[Your assignment]
Give the number of lines that contain "Follow" in the listing, and write nothing else.
━━━━━━━━━━━━━━━━━━━━━━━━━━━━━━
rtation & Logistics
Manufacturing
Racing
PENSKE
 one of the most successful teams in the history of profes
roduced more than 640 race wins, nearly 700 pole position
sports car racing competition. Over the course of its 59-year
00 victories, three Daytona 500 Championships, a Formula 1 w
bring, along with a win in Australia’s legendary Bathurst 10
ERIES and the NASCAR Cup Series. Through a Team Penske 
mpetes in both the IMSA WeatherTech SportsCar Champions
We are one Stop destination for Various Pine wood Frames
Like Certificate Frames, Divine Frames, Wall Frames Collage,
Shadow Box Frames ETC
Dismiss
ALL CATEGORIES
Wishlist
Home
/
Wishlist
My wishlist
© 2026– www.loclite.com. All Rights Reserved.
━━━━━━━━━━━━━━━━━━━━━━━━━━━━━━
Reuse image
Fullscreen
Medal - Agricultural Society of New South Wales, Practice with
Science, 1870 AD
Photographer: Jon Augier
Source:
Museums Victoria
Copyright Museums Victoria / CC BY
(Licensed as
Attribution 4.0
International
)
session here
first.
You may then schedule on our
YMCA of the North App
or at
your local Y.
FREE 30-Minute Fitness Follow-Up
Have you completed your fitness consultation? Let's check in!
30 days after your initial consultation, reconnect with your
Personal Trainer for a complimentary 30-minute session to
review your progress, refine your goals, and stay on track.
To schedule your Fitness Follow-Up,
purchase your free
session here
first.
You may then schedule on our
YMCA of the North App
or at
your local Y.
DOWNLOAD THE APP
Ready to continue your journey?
━━━━━━━━━━━━━━━━━━━━━━━━━━━━━━
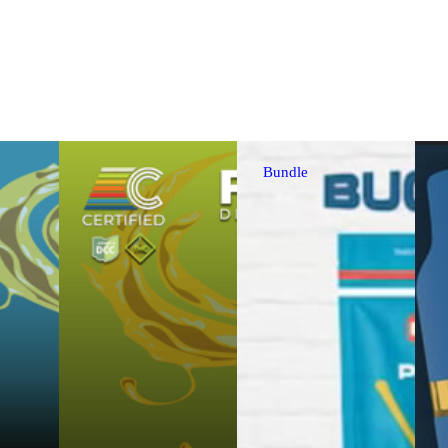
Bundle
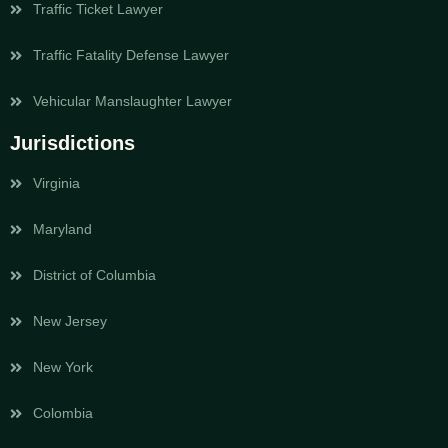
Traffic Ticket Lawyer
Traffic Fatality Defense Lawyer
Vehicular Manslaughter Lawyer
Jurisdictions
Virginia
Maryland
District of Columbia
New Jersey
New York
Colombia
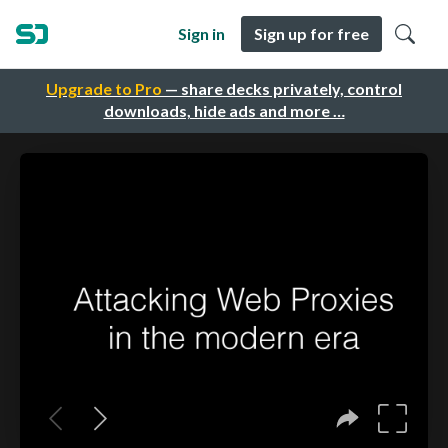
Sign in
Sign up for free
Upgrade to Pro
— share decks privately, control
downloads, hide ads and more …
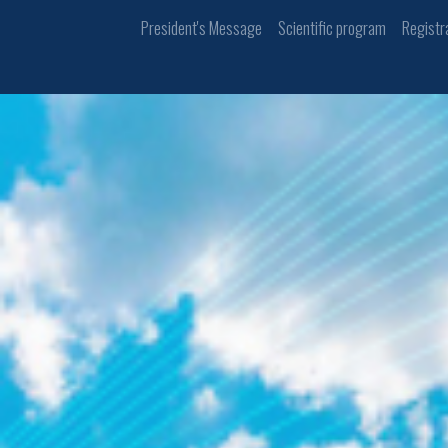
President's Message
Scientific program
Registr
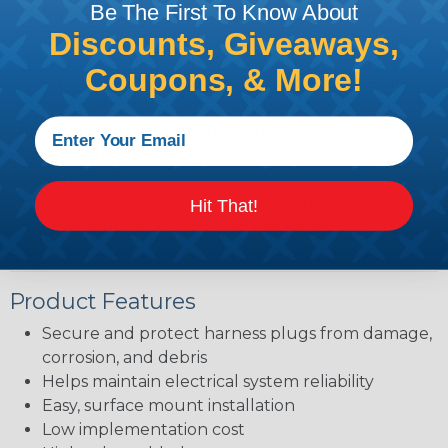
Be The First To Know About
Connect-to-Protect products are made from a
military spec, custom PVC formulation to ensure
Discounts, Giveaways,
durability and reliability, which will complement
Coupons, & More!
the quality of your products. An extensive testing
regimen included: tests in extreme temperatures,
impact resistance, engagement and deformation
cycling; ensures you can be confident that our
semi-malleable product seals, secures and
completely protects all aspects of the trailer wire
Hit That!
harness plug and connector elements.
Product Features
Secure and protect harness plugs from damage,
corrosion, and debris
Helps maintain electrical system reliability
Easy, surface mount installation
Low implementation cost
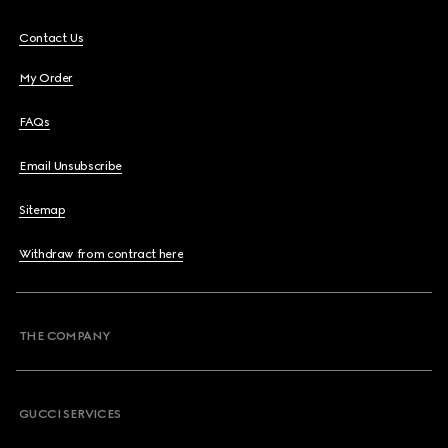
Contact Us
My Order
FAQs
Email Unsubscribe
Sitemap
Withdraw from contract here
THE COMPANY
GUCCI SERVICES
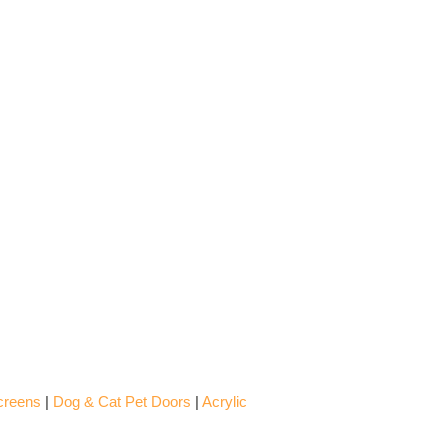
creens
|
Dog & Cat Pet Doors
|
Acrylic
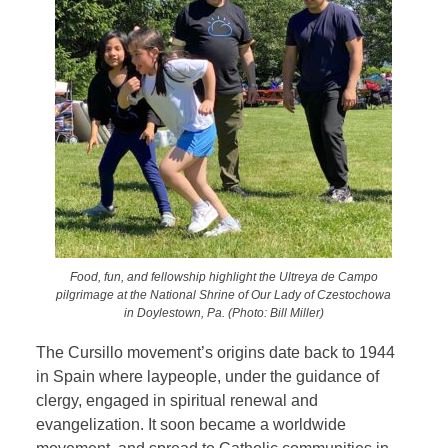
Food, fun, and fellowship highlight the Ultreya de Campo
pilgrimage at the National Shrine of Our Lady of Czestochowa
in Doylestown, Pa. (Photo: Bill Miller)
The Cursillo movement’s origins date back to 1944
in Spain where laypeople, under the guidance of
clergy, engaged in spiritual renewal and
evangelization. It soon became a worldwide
━━━━━━━━━━━━━━━━━━━━━━━━━━━━━━
[Answer for the task]
2